Gene Cultures at MIT Museum

· exhibition

Biotechnology from the Blue Flower was presented at MIT Museum in Gene Cultures, an exhibition exploring genetic technologies, public debate, and the future of biotechnology.

Promotional image for Gene Cultures at MIT Museum.

Biotechnology from the Blue Flower was presented at the new MIT Museum in Cambridge, USA as part of Gene Cultures, opening on 2 October 2022. Installed in the Henri A. Termeer Gallery, the exhibition brought together artists whose work addresses genetic technologies and the social, cultural, and ethical questions they raise.

In that setting, Biotechnology from the Blue Flower sat within a wider public conversation about how biotechnology reshapes ideas of nature, intervention, and responsibility. The exhibition asked who gets to decide how transformative new genetic tools are used, and what kinds of questions must be asked before irreversible changes are made. May and Anna Dumitriu’s work contributed to that discussion by moving between plant biology, Romantic symbolism, digital imaging, and gene editing.

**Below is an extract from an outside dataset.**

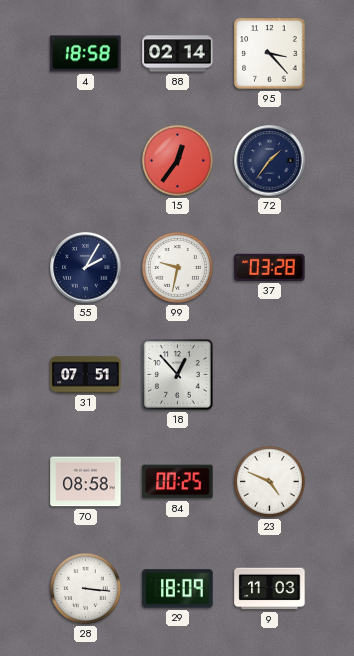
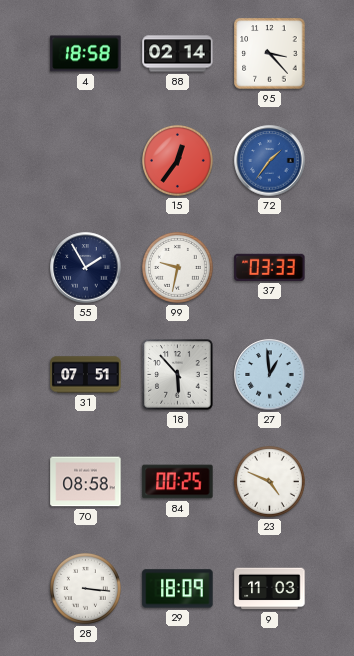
72 dial: navy -> blue
55: 2:05 -> 1:55
37: 03:28 -> 03:33
18: 12:53 -> 5:53
27: none -> 12:59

The MIT presentation also clarified how the work connects to May’s broader practice. Biotechnology is not treated as spectacle or as a simple marker of novelty, but as a way of thinking through memory, preservation, reconstruction, and the unstable status of natural forms once they are scanned, altered, or culturally reframed. In Gene Cultures, those concerns were placed within an institutional setting designed to invite public reflection as much as scientific curiosity.